### DATA PROVIDED
┏━━
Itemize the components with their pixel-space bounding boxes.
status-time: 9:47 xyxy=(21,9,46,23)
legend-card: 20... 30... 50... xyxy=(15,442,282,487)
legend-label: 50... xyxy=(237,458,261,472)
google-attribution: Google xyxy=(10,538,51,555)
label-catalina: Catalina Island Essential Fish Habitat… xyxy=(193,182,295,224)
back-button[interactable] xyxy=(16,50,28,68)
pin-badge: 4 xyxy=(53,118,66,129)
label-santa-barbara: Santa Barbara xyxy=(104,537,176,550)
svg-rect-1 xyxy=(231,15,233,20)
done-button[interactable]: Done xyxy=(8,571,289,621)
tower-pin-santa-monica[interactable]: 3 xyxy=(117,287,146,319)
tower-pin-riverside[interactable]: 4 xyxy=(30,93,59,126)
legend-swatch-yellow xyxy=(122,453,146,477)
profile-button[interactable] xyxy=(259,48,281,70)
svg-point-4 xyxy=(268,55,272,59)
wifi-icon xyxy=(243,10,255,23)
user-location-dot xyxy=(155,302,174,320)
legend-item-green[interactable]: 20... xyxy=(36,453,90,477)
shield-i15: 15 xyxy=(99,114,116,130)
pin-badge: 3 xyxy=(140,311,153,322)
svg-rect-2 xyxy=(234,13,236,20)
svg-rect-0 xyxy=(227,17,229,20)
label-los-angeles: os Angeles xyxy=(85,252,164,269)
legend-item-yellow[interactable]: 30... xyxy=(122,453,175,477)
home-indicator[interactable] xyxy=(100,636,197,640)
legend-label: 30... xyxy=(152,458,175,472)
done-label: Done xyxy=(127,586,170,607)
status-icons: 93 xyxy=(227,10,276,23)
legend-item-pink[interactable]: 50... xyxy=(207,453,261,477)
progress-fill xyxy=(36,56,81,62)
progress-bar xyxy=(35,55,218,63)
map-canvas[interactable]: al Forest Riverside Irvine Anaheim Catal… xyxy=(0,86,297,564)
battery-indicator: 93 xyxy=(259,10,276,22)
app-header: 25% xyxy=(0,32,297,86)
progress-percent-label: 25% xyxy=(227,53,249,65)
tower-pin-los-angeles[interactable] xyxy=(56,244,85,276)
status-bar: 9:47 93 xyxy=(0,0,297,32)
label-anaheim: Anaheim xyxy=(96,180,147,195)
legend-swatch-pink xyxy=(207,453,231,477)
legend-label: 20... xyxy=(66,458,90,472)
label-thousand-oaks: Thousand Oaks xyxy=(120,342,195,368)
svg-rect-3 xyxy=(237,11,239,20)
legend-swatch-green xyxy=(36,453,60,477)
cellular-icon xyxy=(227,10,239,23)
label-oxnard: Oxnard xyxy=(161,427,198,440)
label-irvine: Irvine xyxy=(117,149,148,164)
┗━━
### WORK INSTRUCTION
Go through the material above and set each line down verbatim.

### COMPLETED TASK
Itemize the components with their pixel-space bounding boxes.
status-time: 9:47 xyxy=(21,9,46,23)
legend-card: 20... 30... 50... xyxy=(15,442,282,487)
legend-label: 50... xyxy=(237,458,261,472)
google-attribution: Google xyxy=(10,538,51,555)
label-catalina: Catalina Island Essential Fish Habitat… xyxy=(193,182,295,224)
back-button[interactable] xyxy=(16,50,28,68)
pin-badge: 4 xyxy=(53,118,66,129)
label-santa-barbara: Santa Barbara xyxy=(104,537,176,550)
svg-rect-1 xyxy=(231,15,233,20)
done-button[interactable]: Done xyxy=(8,571,289,621)
tower-pin-santa-monica[interactable]: 3 xyxy=(117,287,146,319)
tower-pin-riverside[interactable]: 4 xyxy=(30,93,59,126)
legend-swatch-yellow xyxy=(122,453,146,477)
profile-button[interactable] xyxy=(259,48,281,70)
svg-point-4 xyxy=(268,55,272,59)
wifi-icon xyxy=(243,10,255,23)
user-location-dot xyxy=(155,302,174,320)
legend-item-green[interactable]: 20... xyxy=(36,453,90,477)
shield-i15: 15 xyxy=(99,114,116,130)
pin-badge: 3 xyxy=(140,311,153,322)
svg-rect-2 xyxy=(234,13,236,20)
svg-rect-0 xyxy=(227,17,229,20)
label-los-angeles: os Angeles xyxy=(85,252,164,269)
legend-item-yellow[interactable]: 30... xyxy=(122,453,175,477)
home-indicator[interactable] xyxy=(100,636,197,640)
legend-label: 30... xyxy=(152,458,175,472)
done-label: Done xyxy=(127,586,170,607)
status-icons: 93 xyxy=(227,10,276,23)
legend-item-pink[interactable]: 50... xyxy=(207,453,261,477)
progress-fill xyxy=(36,56,81,62)
progress-bar xyxy=(35,55,218,63)
map-canvas[interactable]: al Forest Riverside Irvine Anaheim Catal… xyxy=(0,86,297,564)
battery-indicator: 93 xyxy=(259,10,276,22)
app-header: 25% xyxy=(0,32,297,86)
progress-percent-label: 25% xyxy=(227,53,249,65)
tower-pin-los-angeles[interactable] xyxy=(56,244,85,276)
status-bar: 9:47 93 xyxy=(0,0,297,32)
label-anaheim: Anaheim xyxy=(96,180,147,195)
legend-swatch-pink xyxy=(207,453,231,477)
legend-label: 20... xyxy=(66,458,90,472)
label-thousand-oaks: Thousand Oaks xyxy=(120,342,195,368)
svg-rect-3 xyxy=(237,11,239,20)
legend-swatch-green xyxy=(36,453,60,477)
cellular-icon xyxy=(227,10,239,23)
label-oxnard: Oxnard xyxy=(161,427,198,440)
label-irvine: Irvine xyxy=(117,149,148,164)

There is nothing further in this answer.